> **What to work on**: In the listing below, find each line with the string "ModalityBridging" and return it.
========================================
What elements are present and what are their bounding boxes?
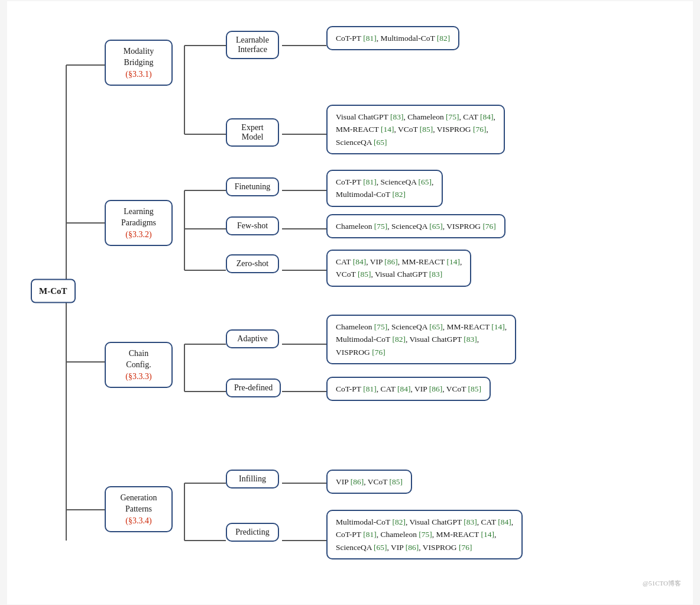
cat-label: GenerationPatterns bbox=[113, 492, 164, 515]
leaf-predefined: CoT-PT [81], CAT [84], VIP [86], VCoT [8… bbox=[326, 377, 491, 402]
leaf-adaptive: Chameleon [75], ScienceQA [65], MM-REACT… bbox=[326, 315, 516, 365]
sub-predefined: Pre-defined bbox=[226, 378, 281, 397]
cat-learning: LearningParadigms (§3.3.2) bbox=[105, 200, 173, 247]
leaf-zeroshot: CAT [84], VIP [86], MM-REACT [14], VCoT … bbox=[326, 250, 471, 287]
leaf-learnable: CoT-PT [81], Multimodal-CoT [82] bbox=[326, 26, 459, 51]
cat-section: (§3.3.2) bbox=[113, 229, 164, 241]
diagram-wrapper: M-CoT ModalityBridging (§3.3.1) Learnabl… bbox=[7, 1, 693, 604]
cat-label: ChainConfig. bbox=[113, 348, 164, 371]
sub-adaptive: Adaptive bbox=[226, 329, 279, 348]
cat-chain: ChainConfig. (§3.3.3) bbox=[105, 342, 173, 389]
sub-expert: ExpertModel bbox=[226, 118, 279, 147]
cat-generation: GenerationPatterns (§3.3.4) bbox=[105, 486, 173, 533]
cat-modality: ModalityBridging (§3.3.1) bbox=[105, 40, 173, 86]
cat-label: LearningParadigms bbox=[113, 206, 164, 229]
leaf-expert: Visual ChatGPT [83], Chameleon [75], CAT… bbox=[326, 105, 505, 155]
sub-infilling: Infilling bbox=[226, 470, 279, 488]
cat-label: ModalityBridging bbox=[113, 46, 164, 69]
sub-predicting: Predicting bbox=[226, 523, 279, 542]
leaf-predicting: Multimodal-CoT [82], Visual ChatGPT [83]… bbox=[326, 510, 523, 560]
cat-section: (§3.3.1) bbox=[113, 69, 164, 80]
sub-learnable: LearnableInterface bbox=[226, 31, 279, 59]
leaf-fewshot: Chameleon [75], ScienceQA [65], VISPROG … bbox=[326, 214, 505, 239]
cat-section: (§3.3.3) bbox=[113, 371, 164, 383]
root-node: M-CoT bbox=[31, 279, 76, 303]
leaf-infilling: VIP [86], VCoT [85] bbox=[326, 470, 412, 494]
sub-finetuning: Finetuning bbox=[226, 177, 279, 196]
cat-section: (§3.3.4) bbox=[113, 515, 164, 527]
sub-fewshot: Few-shot bbox=[226, 216, 279, 235]
watermark: @51CTO博客 bbox=[643, 579, 681, 588]
sub-zeroshot: Zero-shot bbox=[226, 254, 279, 273]
leaf-finetuning: CoT-PT [81], ScienceQA [65], Multimodal-… bbox=[326, 170, 443, 207]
========================================
> **Solution for this task**:
diagram-wrapper: M-CoT ModalityBridging (§3.3.1) Learnabl… bbox=[7, 1, 693, 604]
cat-modality: ModalityBridging (§3.3.1) bbox=[105, 40, 173, 86]
cat-label: ModalityBridging bbox=[113, 46, 164, 69]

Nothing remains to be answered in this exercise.